The first is the obvious lack of a specific funding plan to tackle the social care crisis. We were told in the gracious Speech that proposals will be brought forward to,
“reform adult social care in England”.
However, we were told in the 2017 Speech that:
“My ministers will work to improve social care and will bring forward proposals for consultation”.
Almost two and half years later, we are still waiting. Unless any new proposals are bold, and recognise what we need to pay for, then most, if not all, of the promised extra resources for the NHS will be taken up by looking after people in hospital who really should not be there. These people should be looked after in ways that they prefer, with greater independence and cost-effectiveness, at home or somewhere else outside hospital.
A second threat to the NHS plan is the Government’s lack of commitment to funding public health initiatives to address issues such as obesity, overconsumption of alcohol and tobacco smoking. The OECD estimates that obesity shortens lives by an average of 2.7 years and cuts GDP by 3.3%. It cites specifically the effectiveness of tackling the problem of obesity with measures such as the sugar tax, but this has been branded a “sin tax” by our Prime Minister.

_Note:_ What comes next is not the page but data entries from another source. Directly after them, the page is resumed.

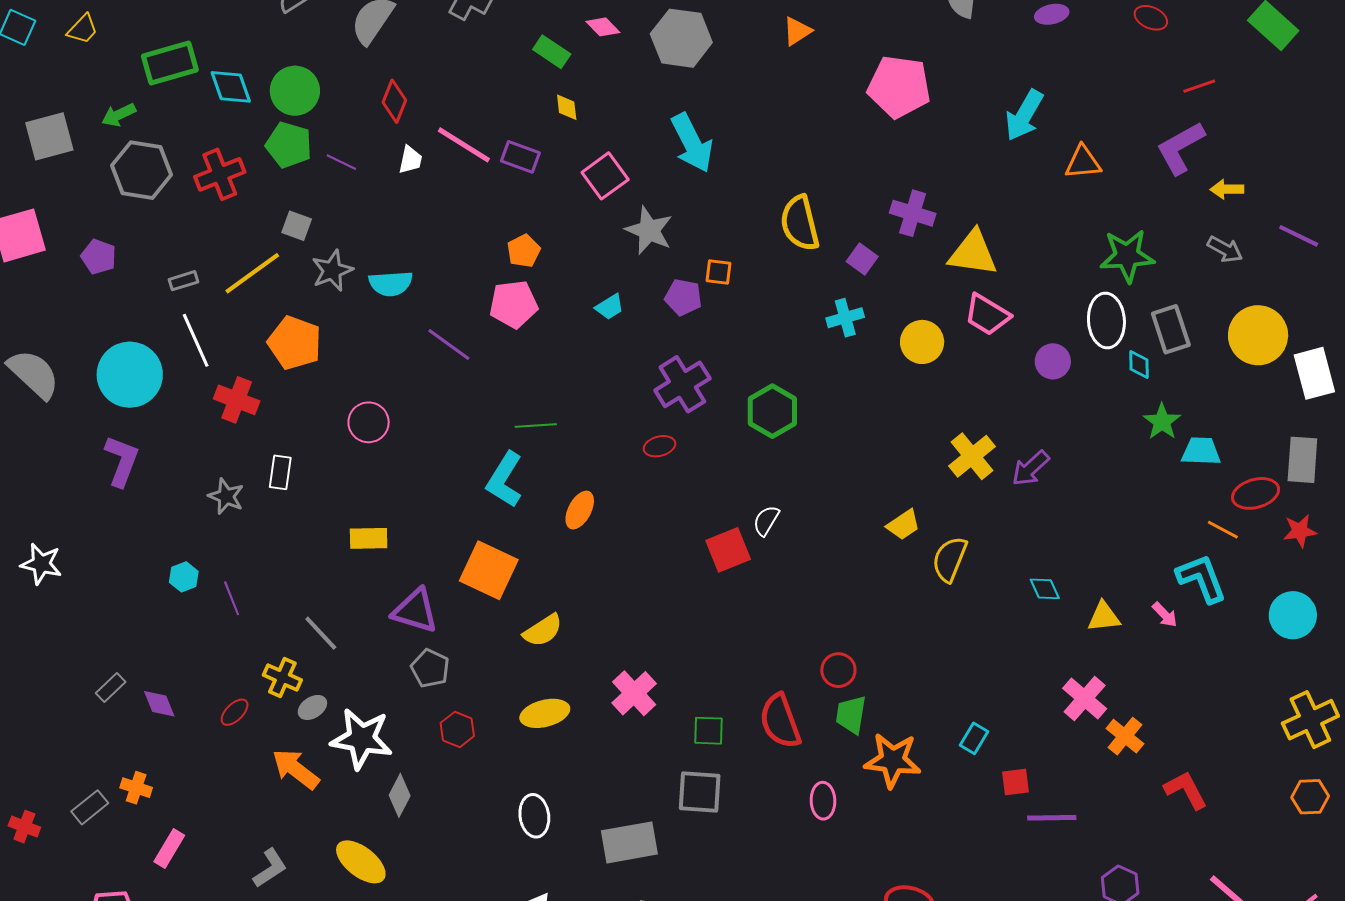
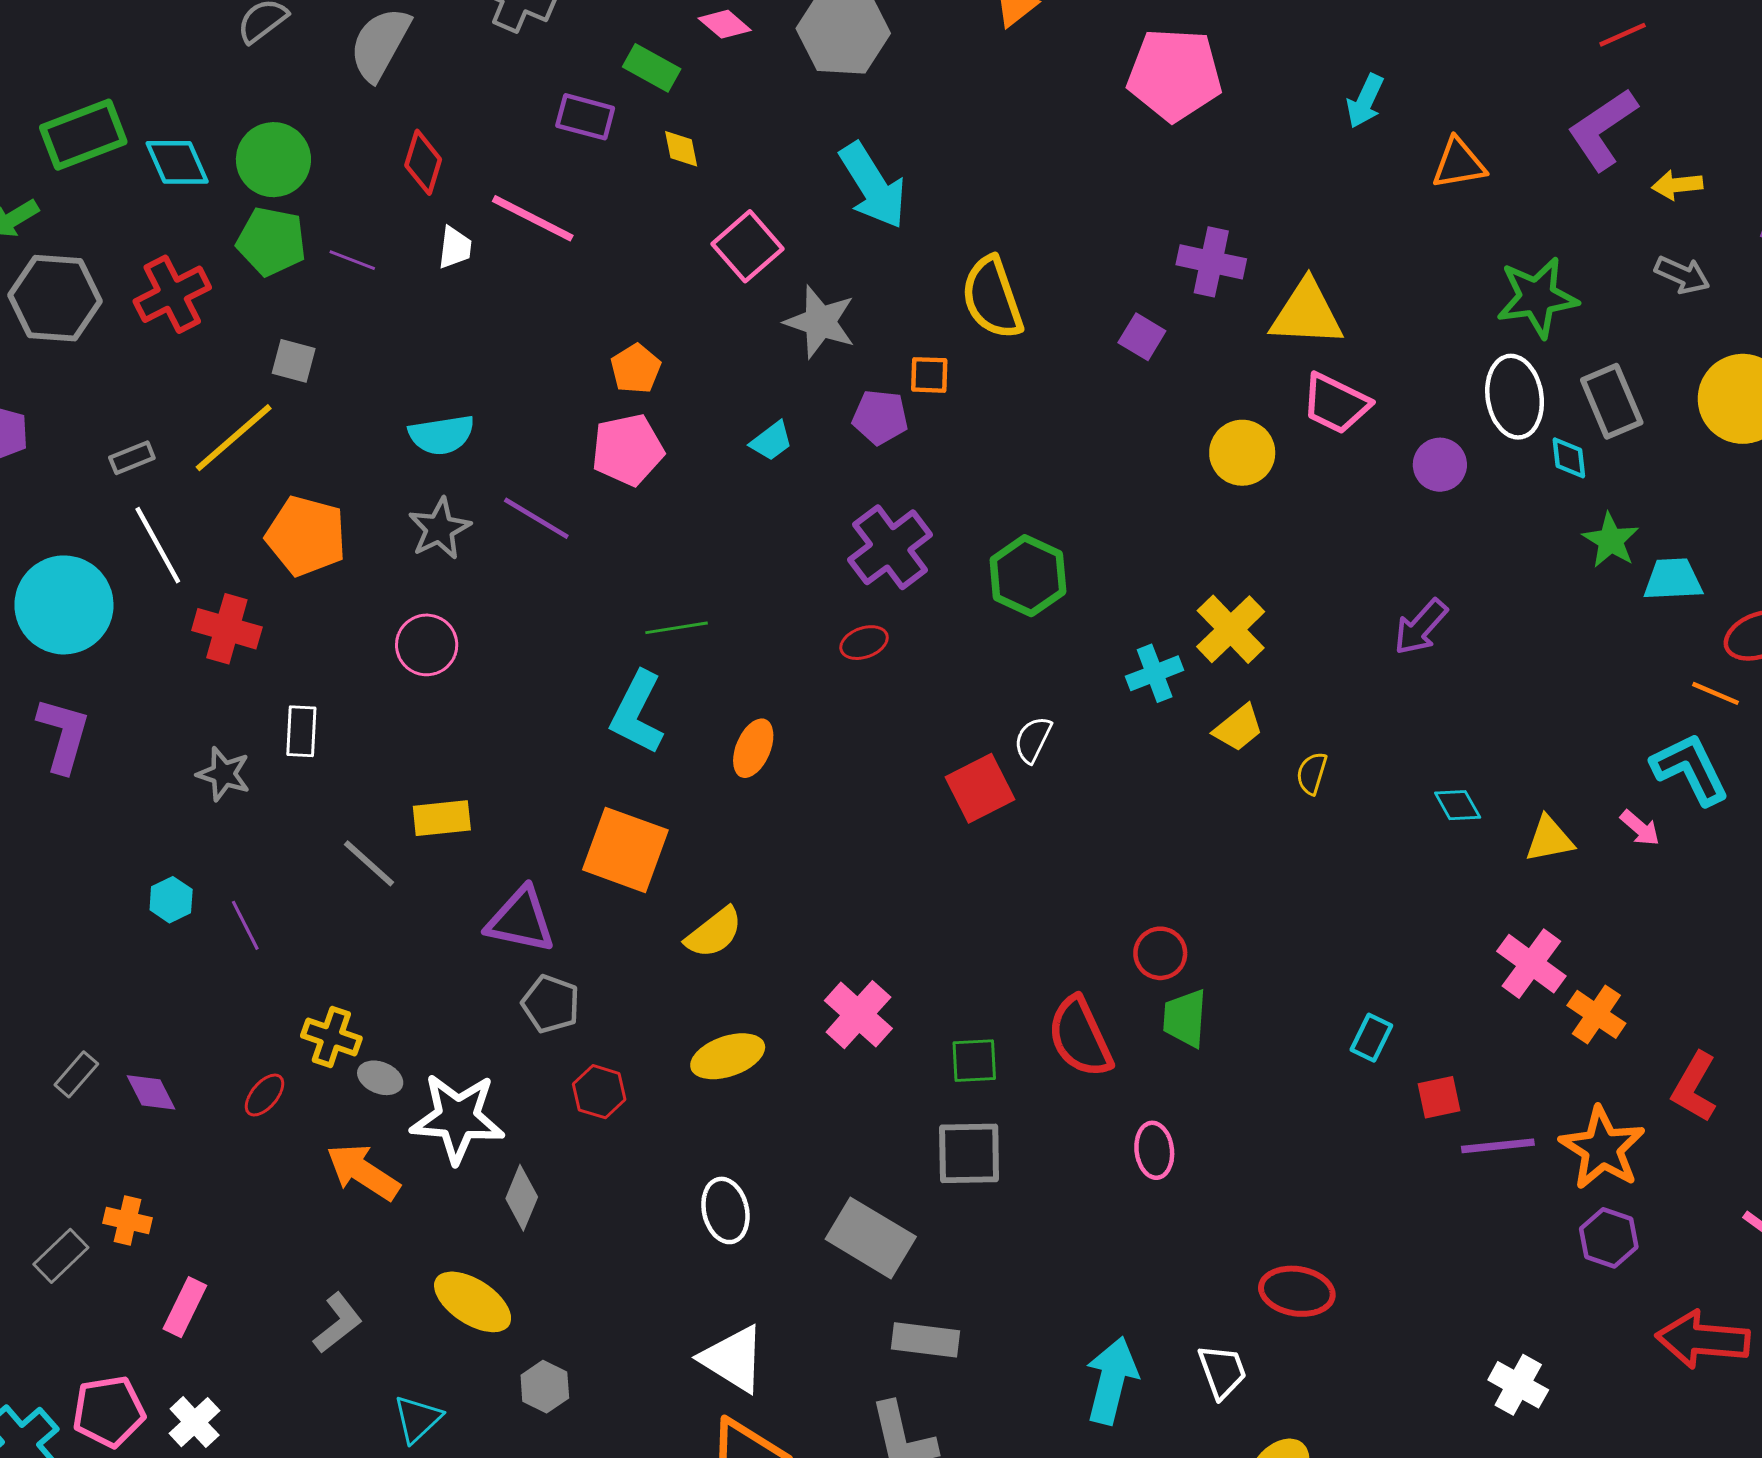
cyan arrow: (1024, 115) -> (1365, 101), size x0.7
purple rectangle: (520, 157) -> (585, 117), moved
yellow semicircle: (800, 223) -> (992, 298), moved
gray star: (332, 271) -> (440, 529), moved
cyan cross: (845, 318) -> (1155, 673), moved
yellow cross: (972, 456) -> (1231, 629), moved
yellow semicircle: (950, 559) -> (1312, 773), size x0.6
gray line: (321, 633) -> (369, 863), moved
gray ellipse: (312, 707) -> (380, 1078), turned 60
orange star: (893, 760) -> (1602, 1148), moved, turned 30
red L-shape: (1186, 790) -> (1694, 1087), turned -117
gray rectangle: (629, 842) -> (871, 1238), turned 46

So far, the Government are also failing to follow the successful lead of Scotland by introducing minimum unit pricing for alcohol. In fact, we are going in the opposite direction. Studies conducted using the University of Sheffield’s alcohol policy model suggest that cuts in alcohol duty over the last six years have resulted in not just the loss of £1.2 billion per year in revenue but over 60,000 additional hospital admissions. The additional costs to the NHS are estimated to be around £341 million.
Government funding is also being denied for cost-effective advertising campaigns which promote ways in which people are helped to quit tobacco. The amount spent on these campaigns in 2018-19 is less than half of that spent in 2015-16 and just 10% of the amount spent 10 years ago. Smoking remains the leading cause of preventable, premature death in the UK, killing around 100,000 people every year, which is around 300 people per day. The Government have committed to considering a “polluter pays” approach for the tobacco companies. Although there is no reference to this in the gracious Speech, I hope that they will now act on this principle to help deliver the additional national and local tobacco control activity needed to achieve their own target of a smoke-free England by 2030.
Thirdly, the greatest threat to the long-term sustainability of the NHS may be Brexit itself. The Government are clearly running away from producing an impact assessment of their Brexit deal. They know that our economy will be significantly smaller outside the EU than if we remained within it. Goldman Sachs estimates that the damage already done to the economy by Brexit over the last three years has been around £600 million per year. Brexit means less funding for the NHS and certainly not the additional £350 million per week that was promised. The economic facts contradict the claim painted on the side of that infamous red bus, which was probably the greatest lie of the decade. The NHS has serious staff shortages and Brexit is already causing some of the people we need to leave it.
It is astonishing that all this can be considered a price worth paying for changing our relationship with the EU from one in which we have a voice, a vote and a veto into one that means we will, like other neighbours of the EU, have to spend the rest of our lives negotiating with a much weaker hand than we have at present, accepting much of what we do not like in order to do business.
One reason for supporting Brexit is given by the tobacco lobbyists. They do not like the EU regulations to which we have agreed, which have successfully helped reduce tobacco consumption. Will the Minister confirm that, even if we are outside the EU, the Government will remain committed to maintaining exactly this kind of regulation and achieving the goals set out in their tobacco control policy?